By the time this issue of Business Today hits the news stands, voting for new governments in three Indian states will be completed. The seven-phase Uttar Pradesh election will stretch through February. Tiny Goa follows in early March. When the votes are counted on March 6, one in five Indians will have decided who rules them for the next five years. UP alone has more people than Brazil, and its population leapt by over 20 per cent in the decade to 2011. So last month when I drove past the Kanshi Ram Samajik Parivartan Sthal in Lucknow, with sandstone elephants, outsized statuary and a giant stupa, I thought about how Mayawati, one of nine children from a poor family, has eclipsed the Nawabs of Awadh with her edifice complex.

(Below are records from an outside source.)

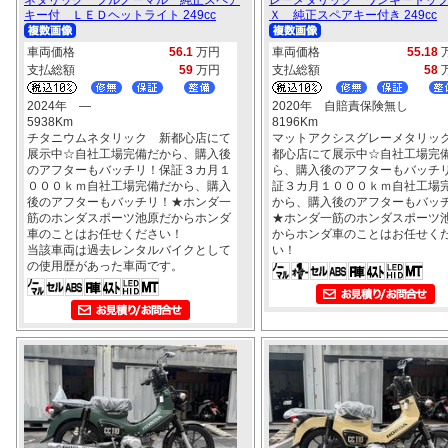
キー付 ＬＥＤヘットライト 249cc
Ｘ 純正スペアキー付き 249cc
車両価格
56.1
万円
車両価格
55.18
支払総額
59
万円
支払総額
58
2024年 ―
2020年 自賠責保険無し
5938Km
8196Km
チタニウムネタリック 新都心店にて
マットアクシスグレーメタリッ
展示中☆自社工場完備だから、購入後
都心店にて展示中☆自社工場完
のアフターもバッチリ！保証３カ月１
ら、購入後のアフターもバッチ
０００ｋｍ自社工場完備だから、購入
証３カ月１０００ｋｍ自社工場
後のアフターもバッチリ！★ホンダ一
から、購入後のアフターもバッ
筋のホンダスポーツ池原だからホンダ
★ホンダ一筋のホンダスポーツ
車のことはお任せください！
からホンダ車のことはお任せく
当該車両は過去レンタルバイクとして
い！
の使用歴があった車両です。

For five years she has enjoyed untrammelled power, and nothing stopped her from heaving a large number of her lieutenants overboard - many ostensibly on account of corruption - when the elections hove into sight. But that is how it goes in feudal UP, where Behnji lamented that she could not dole out her customary largesse on her birthday this year because of the election code of conduct. How poorly does UP stack up against the rest of India? You decide - go to our graphic look at the spring polls.
No election can bring peace to the failed state of Manipur in the Northeast, where 36 heavily-armed militant groups have held the economy to ransom for years. It is a rotten situation, and Yambem Laba describes it in cool but shocking numbers in his despatch from hell
Any amateur with a cleft stick will tell you what lies beneath - if the Congress party does well, and seduces new bed-fellows, then reforms might - just might - get a dose of political Viagra. If not, we may have to resign ourselves to a flaccid economy and suffer our way through a series of elections until the Big One in 2014. With the Reserve Bank of India hoping the economy will grow at seven per cent at best in 2011/12, we are all girding our loins for a tough battle this year. At IDFC, set up 15 years ago to help fund the country's huge infrastructure project funding needs, the sclerosis in policy and pace is starting to hurt, and Anand Adhikari and G. Seetharaman paint an uncompromising portrait.
We are not accustomed at BT to feeling despondent, and you will be cheered by the tales of India's best Small and Medium Enterprises. As always, our annual survey in partnership with YES Bank was a huge draw. No fewer than 2,80,000 applicants jumped into the fray for the 23 awards in 12 categories. Small wonder. SMEs have grown faster than the rest of the economy, are more optimistic, and mushrooming in number - 26 million and counting. Their stories will buck you up.
This magazine's commitment to the highest standards of journalism wins us rare access to India's biggest business leaders. When Wipro Chairman Azim Premji decided to put aside his customary reticence, he chose to speak to us. As always, we sought - and got - tremendous face time with a range of senior Wipro managers starting from CEO T.K. Kurien. Goutam Das and Josey Puliyenthuruthel also spoke with customers, competitors, and industry analysts for the cover story.
I confess I have a sweet tooth, and relished the story of how Cadbury's India is adjusting to its new American boss Kraft. Any company that has job titles like "Director, Snacking" and "Director, Candy and Gum" has got to be interesting. Meethe mein kuch meetha ho jai!